Pull every line with "районах" from the entries below.

Supplied entries section start

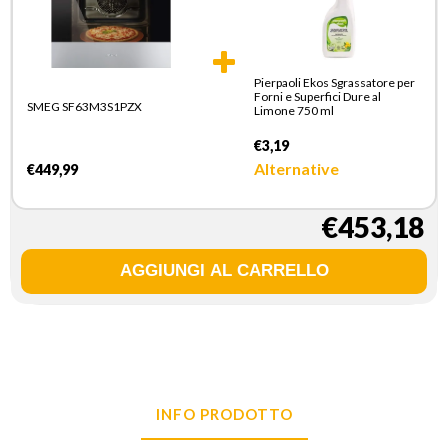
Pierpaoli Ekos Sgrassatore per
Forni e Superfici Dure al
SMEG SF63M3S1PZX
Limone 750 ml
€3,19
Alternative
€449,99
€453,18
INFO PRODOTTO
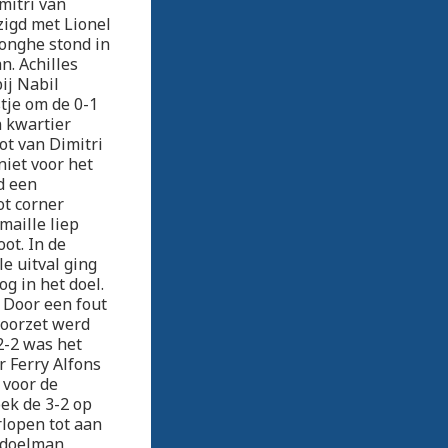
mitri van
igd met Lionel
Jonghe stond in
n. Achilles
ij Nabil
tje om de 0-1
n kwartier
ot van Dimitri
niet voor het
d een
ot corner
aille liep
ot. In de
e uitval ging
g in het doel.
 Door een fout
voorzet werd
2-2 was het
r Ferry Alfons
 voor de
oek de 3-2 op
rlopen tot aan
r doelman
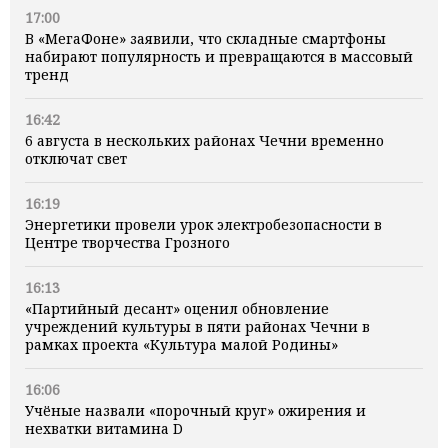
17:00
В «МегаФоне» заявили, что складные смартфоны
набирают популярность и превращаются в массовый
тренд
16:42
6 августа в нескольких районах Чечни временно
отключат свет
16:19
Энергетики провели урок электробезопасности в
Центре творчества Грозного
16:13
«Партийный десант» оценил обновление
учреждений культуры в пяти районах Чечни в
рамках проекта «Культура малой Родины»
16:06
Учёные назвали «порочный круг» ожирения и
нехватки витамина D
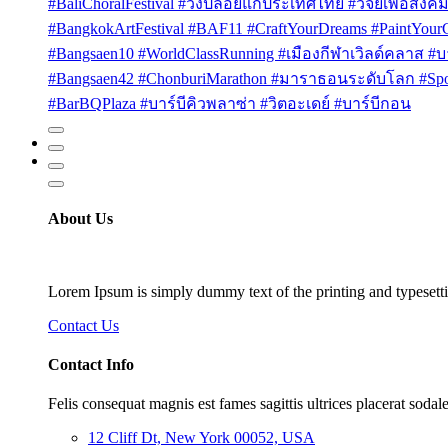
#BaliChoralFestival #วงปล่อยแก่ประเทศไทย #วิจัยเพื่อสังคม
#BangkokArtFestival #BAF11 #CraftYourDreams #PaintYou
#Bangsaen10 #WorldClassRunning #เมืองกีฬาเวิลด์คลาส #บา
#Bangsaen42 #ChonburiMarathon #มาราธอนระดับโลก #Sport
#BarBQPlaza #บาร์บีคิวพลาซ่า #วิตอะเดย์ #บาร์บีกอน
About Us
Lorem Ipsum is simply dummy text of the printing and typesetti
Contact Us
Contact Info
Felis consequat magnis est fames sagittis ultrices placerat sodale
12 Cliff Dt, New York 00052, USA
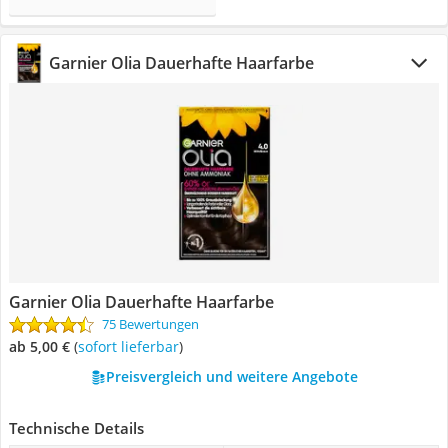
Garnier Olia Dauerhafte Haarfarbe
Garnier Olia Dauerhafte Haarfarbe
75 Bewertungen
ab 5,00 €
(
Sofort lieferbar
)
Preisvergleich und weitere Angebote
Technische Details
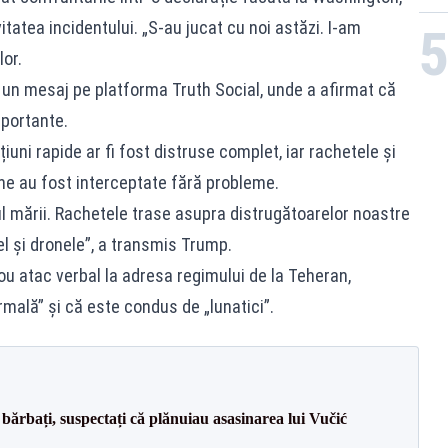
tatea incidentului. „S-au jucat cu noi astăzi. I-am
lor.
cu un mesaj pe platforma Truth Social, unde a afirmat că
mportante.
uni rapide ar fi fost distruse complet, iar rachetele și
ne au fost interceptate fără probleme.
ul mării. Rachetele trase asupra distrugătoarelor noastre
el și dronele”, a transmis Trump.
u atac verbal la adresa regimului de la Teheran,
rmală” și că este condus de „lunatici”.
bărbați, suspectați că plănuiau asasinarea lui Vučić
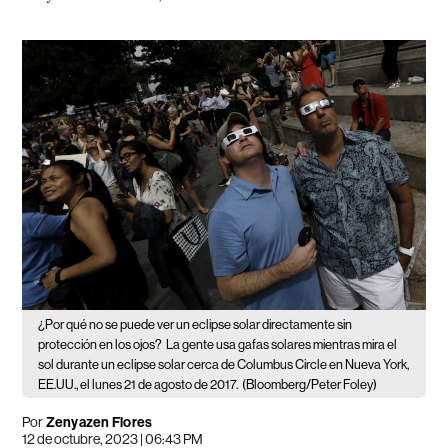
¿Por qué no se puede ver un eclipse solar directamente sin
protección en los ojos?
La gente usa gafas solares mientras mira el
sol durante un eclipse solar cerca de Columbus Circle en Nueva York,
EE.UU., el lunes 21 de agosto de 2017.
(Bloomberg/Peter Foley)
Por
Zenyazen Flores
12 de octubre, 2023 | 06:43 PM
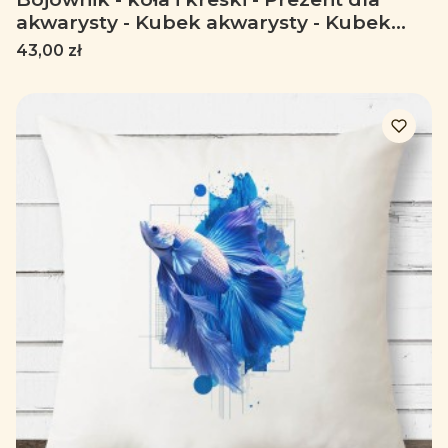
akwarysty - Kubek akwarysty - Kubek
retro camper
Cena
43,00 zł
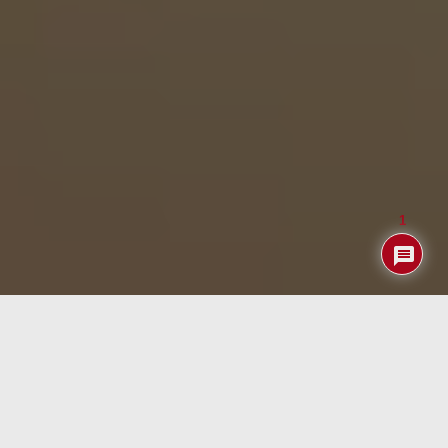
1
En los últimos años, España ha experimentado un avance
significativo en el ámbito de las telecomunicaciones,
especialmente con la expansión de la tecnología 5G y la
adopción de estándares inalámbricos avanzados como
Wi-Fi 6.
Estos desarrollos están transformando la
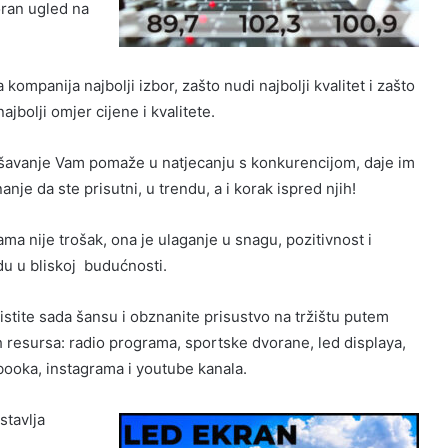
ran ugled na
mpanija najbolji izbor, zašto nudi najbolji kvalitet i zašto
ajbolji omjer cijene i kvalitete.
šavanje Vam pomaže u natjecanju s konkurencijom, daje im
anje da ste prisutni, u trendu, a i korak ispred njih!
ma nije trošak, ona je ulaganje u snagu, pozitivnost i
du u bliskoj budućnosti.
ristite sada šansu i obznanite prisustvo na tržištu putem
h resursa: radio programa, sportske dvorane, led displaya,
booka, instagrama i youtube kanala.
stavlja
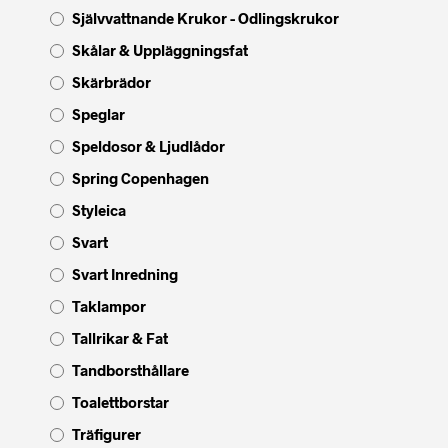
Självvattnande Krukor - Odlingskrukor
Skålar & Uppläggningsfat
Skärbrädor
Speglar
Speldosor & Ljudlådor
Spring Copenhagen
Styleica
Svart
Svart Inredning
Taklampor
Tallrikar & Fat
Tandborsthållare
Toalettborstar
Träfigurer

Supplied entries section end

-- Written answer --
6 августа в нескольких районах Чечни временно
учреждений культуры в пяти районах Чечни в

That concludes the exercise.